(Problem to work on)
Print the data that follows word for word, leaving out any picture.

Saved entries
-------------------------

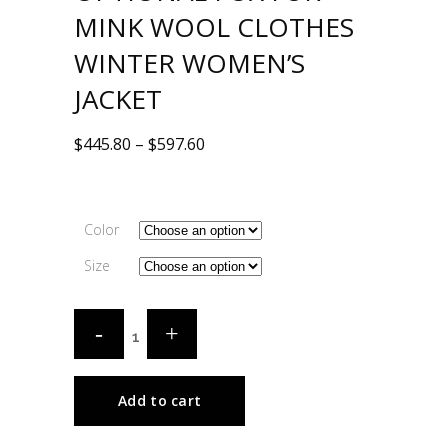
MINK WOOL CLOTHES
WINTER WOMEN’S
JACKET
$
445.80
–
$
597.60
Color
Size
Add to cart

-------------------------

(Answer to the exercise)
MINK WOOL CLOTHES
WINTER WOMEN’S
JACKET
$
445.80
–
$
597.60
Color
Size
Add to cart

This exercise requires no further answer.